En una decisión que redefine el panorama de los servicios financieros en el país, la Comisión Federal de Competencia Económica (Cofece) ha objetado formalmente la propuesta de Visa Internacional para adquirir el 51% de las acciones de Prosa, una de las dos cámaras de compensación que dominan el mercado de transacciones electrónicas en México. La resolución ha generado eco en el sector bancario, pues reabre el debate sobre la concentración de poder en el procesamiento de pagos con tarjeta.

El origen de esta controversia se remonta a investigaciones previas de la Cofece, donde se determinó que el sistema de pagos en México enfrentaba barreras significativas a la libre competencia. En aquel momento, la Autoridad Investigadora sugirió que los principales bancos mexicanos, actuales dueños de Prosa y E-Global, deberían vender su participación en estas cámaras para permitir una mayor apertura. Sin embargo, el Pleno de la Cofece optó entonces por no forzar la desinversión, limitándose a emitir recomendaciones regulatorias al Banco de México (Banxico) y a la Comisión Nacional Bancaria y de Valores (CNBV) para mejorar la interoperabilidad del sistema.
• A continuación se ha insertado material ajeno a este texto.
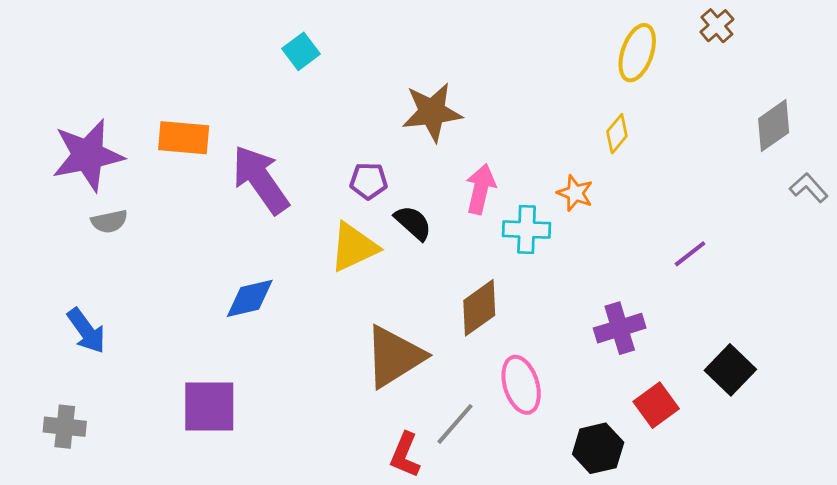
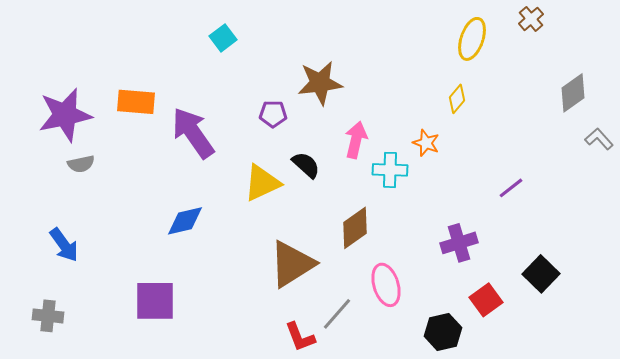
purple pentagon: (369, 181) -> (273, 114), moved
red L-shape: (405, 455) -> (300, 337), turned -44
La negativa actual hacia Visa radica en la dualidad de su rol dentro del ecosistema financiero. Si bien Visa es un gigante tecnológico con capacidad probada, ya posee una marca de tarjetas emitida mundialmente. Al intentar tomar el control de Prosa, se plantean preocupaciones sobre la integración vertical. Esto podría permitir a Visa acceder a información transaccional sensible de sus competidores directos, como Mastercard, lo que derivaría en una ventaja competitiva desleal y en la posible creación de una estructura monopólica que afectaría los precios y servicios para el consumidor final.

Aunque la entrada de nuevos jugadores financieros suele ser vista como una vía para revitalizar el mercado, la naturaleza del comprador es determinante. En este caso, la autoridad considera que la consolidación de un actor que ya domina otros eslabones de la cadena podría asfixiar la oferta en lugar de diversificarla. Para el usuario mexicano, esta decisión subraya la vigilancia constante sobre las comisiones y la seguridad de sus transacciones en un entorno cada vez más digitalizado.

El futuro de la infraestructura de pagos en México queda ahora en un compás de espera, mientras las instituciones regulatorias buscan equilibrar la necesidad de modernización tecnológica con la garantía de un mercado equitativo para todos los participantes.